Les femmes délaissées
Sur les huit épisodes que compte cette première saison, plus de la moitié est entièrement consacrée au combat de coqs entre Chip et Dennis, qui veulent tout deux s’attirer les faveurs de la jeune femme. Qu’a-t-elle de si particulier, au-delà de son corps de rêve et ses yeux bleus plus grands que des balles de baseball ? Le spectateur n’aura pas la chance de le savoir. Car London ne parle que très peu, et ne fait que suivre paisiblement les indications qu’on lui donne (accepter un rendez-vous galant avec Dennis, accepter un rendez-vous galant avec Chip, accepter un rendez-vous galant avec un jeune milliardaire à la demande de Chip, tiens ça fait beaucoup de rendez-vous galants).
Il faudra regarder la première saison en entier pour en avoir le coeur net : Flaked ne passe pas le test de Bechdel (du nom de l’auteure féministe de bande dessinée Alison Bechdel). En quatre heures de programme, il n’y a pas une scène dans laquelle deux femmes parlent ensemble d’autre chose qu’un personnage masculin. On trouvera, en revanche, la lesbienne castratrice venue faire une apparition gratuite à la fin de la saison pour mettre des bâtons dans les roues du héros. (A-t-on besoin de préciser que tous les personnages sont blancs ?)

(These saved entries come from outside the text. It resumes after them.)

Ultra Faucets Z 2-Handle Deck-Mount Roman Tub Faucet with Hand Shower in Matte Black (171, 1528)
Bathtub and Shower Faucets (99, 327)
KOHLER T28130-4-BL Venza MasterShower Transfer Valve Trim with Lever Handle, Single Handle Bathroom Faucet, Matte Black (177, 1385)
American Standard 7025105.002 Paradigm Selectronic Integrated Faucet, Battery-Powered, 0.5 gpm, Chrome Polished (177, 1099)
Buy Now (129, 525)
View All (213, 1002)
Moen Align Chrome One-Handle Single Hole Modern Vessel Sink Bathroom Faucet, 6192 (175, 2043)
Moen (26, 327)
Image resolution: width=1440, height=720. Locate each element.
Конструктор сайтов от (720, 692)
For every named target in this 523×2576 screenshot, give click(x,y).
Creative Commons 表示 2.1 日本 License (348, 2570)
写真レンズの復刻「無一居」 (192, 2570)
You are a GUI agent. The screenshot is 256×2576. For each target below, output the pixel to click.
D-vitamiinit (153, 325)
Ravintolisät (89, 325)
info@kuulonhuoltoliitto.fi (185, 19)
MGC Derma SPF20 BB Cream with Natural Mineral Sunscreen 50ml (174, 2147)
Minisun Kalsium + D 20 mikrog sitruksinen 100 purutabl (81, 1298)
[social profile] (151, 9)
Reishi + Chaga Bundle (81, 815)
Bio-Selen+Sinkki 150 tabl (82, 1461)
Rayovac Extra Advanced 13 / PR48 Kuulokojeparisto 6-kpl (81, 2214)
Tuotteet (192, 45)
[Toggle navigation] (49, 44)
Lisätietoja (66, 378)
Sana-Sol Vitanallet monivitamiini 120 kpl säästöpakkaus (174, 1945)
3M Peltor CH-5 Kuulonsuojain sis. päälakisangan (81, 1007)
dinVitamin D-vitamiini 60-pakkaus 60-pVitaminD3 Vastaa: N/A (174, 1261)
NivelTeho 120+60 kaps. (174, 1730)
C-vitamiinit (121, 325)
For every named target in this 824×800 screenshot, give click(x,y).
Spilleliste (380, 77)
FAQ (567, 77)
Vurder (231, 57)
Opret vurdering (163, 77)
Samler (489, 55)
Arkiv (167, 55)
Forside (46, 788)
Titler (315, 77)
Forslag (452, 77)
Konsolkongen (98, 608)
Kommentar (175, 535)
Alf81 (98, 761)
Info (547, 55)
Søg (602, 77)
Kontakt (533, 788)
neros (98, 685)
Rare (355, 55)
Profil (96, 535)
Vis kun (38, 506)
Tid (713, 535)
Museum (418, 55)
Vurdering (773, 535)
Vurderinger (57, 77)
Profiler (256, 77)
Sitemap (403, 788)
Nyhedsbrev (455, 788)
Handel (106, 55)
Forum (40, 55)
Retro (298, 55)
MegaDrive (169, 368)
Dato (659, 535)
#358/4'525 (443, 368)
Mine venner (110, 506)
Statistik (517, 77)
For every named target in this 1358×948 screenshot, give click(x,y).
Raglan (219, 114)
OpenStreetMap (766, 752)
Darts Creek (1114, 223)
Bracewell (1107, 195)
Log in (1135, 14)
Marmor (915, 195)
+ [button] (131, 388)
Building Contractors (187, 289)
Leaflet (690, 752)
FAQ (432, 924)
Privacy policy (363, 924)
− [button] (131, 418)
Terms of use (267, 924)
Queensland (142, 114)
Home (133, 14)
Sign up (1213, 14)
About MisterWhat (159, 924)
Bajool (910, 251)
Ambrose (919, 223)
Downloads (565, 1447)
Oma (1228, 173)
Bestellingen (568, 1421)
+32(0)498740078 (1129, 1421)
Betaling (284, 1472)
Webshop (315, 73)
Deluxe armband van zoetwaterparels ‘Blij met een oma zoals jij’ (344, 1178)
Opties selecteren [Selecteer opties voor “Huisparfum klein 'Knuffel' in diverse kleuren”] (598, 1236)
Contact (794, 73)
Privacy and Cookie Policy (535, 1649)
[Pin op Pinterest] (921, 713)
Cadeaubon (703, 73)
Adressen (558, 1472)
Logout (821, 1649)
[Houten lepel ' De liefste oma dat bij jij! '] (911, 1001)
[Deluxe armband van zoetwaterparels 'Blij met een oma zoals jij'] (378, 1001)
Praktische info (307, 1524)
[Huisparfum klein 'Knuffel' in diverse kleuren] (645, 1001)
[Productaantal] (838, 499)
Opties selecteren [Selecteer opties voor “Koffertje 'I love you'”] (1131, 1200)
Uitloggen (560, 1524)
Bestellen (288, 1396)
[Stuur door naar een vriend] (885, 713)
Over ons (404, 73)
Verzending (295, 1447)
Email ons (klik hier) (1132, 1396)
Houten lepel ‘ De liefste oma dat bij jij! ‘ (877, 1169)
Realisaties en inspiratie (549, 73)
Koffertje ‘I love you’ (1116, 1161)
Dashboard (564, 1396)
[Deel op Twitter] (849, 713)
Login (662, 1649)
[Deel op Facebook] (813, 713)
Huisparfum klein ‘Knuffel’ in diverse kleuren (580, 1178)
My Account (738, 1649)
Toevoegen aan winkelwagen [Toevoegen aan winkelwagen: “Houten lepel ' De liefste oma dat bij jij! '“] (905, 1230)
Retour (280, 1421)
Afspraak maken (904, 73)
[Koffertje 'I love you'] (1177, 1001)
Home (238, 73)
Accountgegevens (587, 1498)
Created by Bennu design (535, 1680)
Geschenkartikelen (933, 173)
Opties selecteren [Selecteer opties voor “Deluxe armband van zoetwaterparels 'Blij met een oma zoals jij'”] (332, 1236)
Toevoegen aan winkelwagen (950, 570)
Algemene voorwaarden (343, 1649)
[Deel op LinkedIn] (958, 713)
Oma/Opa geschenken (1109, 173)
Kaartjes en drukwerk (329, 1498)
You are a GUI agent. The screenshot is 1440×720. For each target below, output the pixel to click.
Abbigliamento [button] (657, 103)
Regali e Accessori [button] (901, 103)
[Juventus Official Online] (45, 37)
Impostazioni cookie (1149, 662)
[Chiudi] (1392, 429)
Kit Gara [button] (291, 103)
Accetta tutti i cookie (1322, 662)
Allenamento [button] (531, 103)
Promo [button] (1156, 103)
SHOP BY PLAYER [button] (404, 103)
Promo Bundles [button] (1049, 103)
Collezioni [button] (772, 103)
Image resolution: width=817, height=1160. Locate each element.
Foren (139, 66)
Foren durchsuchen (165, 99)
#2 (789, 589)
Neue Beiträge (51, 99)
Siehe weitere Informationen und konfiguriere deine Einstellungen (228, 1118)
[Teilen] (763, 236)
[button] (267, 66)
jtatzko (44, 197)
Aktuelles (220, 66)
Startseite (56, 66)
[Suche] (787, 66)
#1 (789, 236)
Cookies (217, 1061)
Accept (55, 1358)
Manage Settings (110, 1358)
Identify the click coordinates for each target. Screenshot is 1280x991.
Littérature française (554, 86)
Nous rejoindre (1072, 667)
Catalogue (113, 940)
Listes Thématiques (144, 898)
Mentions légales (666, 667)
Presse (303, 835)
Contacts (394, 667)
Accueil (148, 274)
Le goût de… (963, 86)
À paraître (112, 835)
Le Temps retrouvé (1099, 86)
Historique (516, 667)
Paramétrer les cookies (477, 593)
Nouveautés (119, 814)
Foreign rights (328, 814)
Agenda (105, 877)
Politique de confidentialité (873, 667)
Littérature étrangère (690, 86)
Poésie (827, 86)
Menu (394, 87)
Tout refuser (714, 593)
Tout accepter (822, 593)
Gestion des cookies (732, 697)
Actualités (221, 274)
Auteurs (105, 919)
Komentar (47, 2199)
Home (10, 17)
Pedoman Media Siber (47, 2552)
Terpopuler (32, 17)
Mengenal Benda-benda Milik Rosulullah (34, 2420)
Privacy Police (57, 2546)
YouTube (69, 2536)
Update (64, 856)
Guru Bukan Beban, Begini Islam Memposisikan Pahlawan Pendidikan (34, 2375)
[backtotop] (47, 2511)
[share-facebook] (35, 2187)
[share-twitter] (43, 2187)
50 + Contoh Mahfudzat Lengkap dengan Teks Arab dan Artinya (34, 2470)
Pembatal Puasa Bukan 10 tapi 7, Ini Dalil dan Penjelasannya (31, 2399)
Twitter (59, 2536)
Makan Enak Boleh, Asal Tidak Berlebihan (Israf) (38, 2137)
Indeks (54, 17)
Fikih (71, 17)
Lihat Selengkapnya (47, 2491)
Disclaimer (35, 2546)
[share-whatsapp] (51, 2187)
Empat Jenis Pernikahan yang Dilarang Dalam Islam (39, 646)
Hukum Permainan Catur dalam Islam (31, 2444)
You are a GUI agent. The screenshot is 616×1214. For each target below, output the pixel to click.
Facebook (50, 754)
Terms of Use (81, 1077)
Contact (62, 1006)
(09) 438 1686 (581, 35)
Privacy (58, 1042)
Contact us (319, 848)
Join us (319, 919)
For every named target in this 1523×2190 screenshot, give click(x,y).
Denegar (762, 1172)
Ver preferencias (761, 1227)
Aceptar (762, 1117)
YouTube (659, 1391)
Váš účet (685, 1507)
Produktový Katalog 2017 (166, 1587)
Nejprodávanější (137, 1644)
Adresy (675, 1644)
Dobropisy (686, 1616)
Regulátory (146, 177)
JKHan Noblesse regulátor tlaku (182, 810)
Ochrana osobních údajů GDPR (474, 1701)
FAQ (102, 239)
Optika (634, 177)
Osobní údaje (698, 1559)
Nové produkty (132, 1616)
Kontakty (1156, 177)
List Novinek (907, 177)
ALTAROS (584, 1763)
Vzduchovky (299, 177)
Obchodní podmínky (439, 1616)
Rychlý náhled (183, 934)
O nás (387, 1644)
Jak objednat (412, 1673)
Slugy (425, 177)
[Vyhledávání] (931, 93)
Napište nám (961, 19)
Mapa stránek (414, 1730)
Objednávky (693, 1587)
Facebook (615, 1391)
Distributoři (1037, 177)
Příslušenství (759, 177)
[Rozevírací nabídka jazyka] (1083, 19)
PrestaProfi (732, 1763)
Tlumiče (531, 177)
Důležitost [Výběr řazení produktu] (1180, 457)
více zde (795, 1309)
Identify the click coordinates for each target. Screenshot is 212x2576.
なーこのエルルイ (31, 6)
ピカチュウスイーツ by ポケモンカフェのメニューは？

(Ruth Kearney dans « Flaked » ©Netflix)
Premier ou second degré ?
On a beau adorer Will Arnett (incroyable quand il prête sa voix au héros équin de la série animée BoJack Horseman), et reconnaître que son charme de type bourru au bronzage californien opère, l’acteur peine à sortir de la caricature qu’il espérait dénoncer. Lorsque Chip égraine les phrases clichées (« la vie est très simple, c’est nous qui insistons pour la rendre compliquée ») et les métaphores balourdes (le tabouret à trois pieds qui n’a « besoin de rien de plus pour tenir debout »), les scènes ont beau être réfléchies comme du second degré, tout passe pour du premier.
Et ce, même si Arnett a développé sa série avec Mitch Hurwitz, le génie derrière Arrested Development, meilleure série comique des années 2000. Mais là où Arrested Development était filmée caméra à l’épaule, où l’on n’hésitait pas à user des zooms pour appuyer les ressorts comiques, Flaked est un enchaînement épuisant de champs-contrechamps qui n’autorisent aucune respiration.
Dans le rôle du meilleur ami déçu, David Sullivan parvient à sauver la série des abysses avec une interprétation touchante — et, pour le coup, un peu novatrice — du sidekick qui se rebelle contre les maltraitances que lui fait subir le héros. On trouvera également refuge dans les magnifiques paysages de Venice, le quartier de L.A. que traverse le héros sur son vélo, filmé à grand renfort de filtres sépia, pour éviter de trouver le temps trop long.